Again, “it depends.” Dips that severe are usually nulls, and nulls don’t respond to equalization. It’s a waste of power and headroom trying to equalize an area that doesn’t result in an improvement. Severe dips or troughs in response should be addressed by re-locating the sub, if that’s an option.

However, if you’re talking about boosting to deal with the droop in response at the low end that your graphs shows, the “can the sub /amp take it” mentioned previously comes into play.

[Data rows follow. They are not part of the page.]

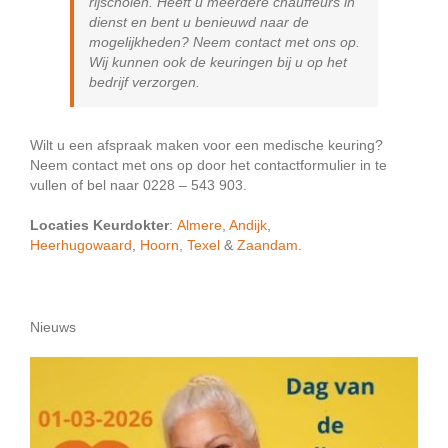
rijscholen. Heeft u meerdere chauffeurs in
dienst en bent u benieuwd naar de
mogelijkheden? Neem contact met ons op.
Wij kunnen ook de keuringen bij u op het
bedrijf verzorgen.
Wilt u een afspraak maken voor een medische keuring?
Neem contact met ons op door het contactformulier in te
vullen of bel naar 0228 – 543 903.
Locaties Keurdokter
:
Almere
,
Andijk
,
Heerhugowaard
,
Hoorn,
Texel
&
Zaandam
.
Nieuws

I Googled you sub and it looks like it should have no problem getting response out to 20 Hz or lower. The EP2500 has high pass filters that will roll out the low end, so make sure those are turned off.

Regards,
Wayne


----------



## Evolvo (Mar 6, 2009)

If you use a radio shack meter with a .cal file loaded into the mic/meter preferences do you still need to calibrate the microphone on the main rew page.


----------



## Wayne A. Pflughaupt (Apr 13, 2006)

The SPL meter calibration file is only needed if you’re going to use it to take the measurements. If you’re going to use a separate mic for the measurements, a calibration file for that mic is what’s needed instead. :T

Regards,
Wayne


----------



## JohnM (Apr 11, 2006)

You do still need to calibrate the REW SPL meter reading though, so that REW can show the graphs at the correct SPL levels.


----------



## Evolvo (Mar 6, 2009)

Ok I have some measurements and was wondering how do they look. I have a pic of how the curve looked before equing and one of how it looked after a 6db equed house curve was applied. I notice I have a 6db dip between 58 and 64db will this have much of an effect. Also overall does it look like the filters did a good job.


----------



## Evolvo (Mar 6, 2009)

Here they go, let me know what you think.


----------



## JohnM (Apr 11, 2006)

That looks good, I wouldn't worry about the little wiggle around 60Hz.


----------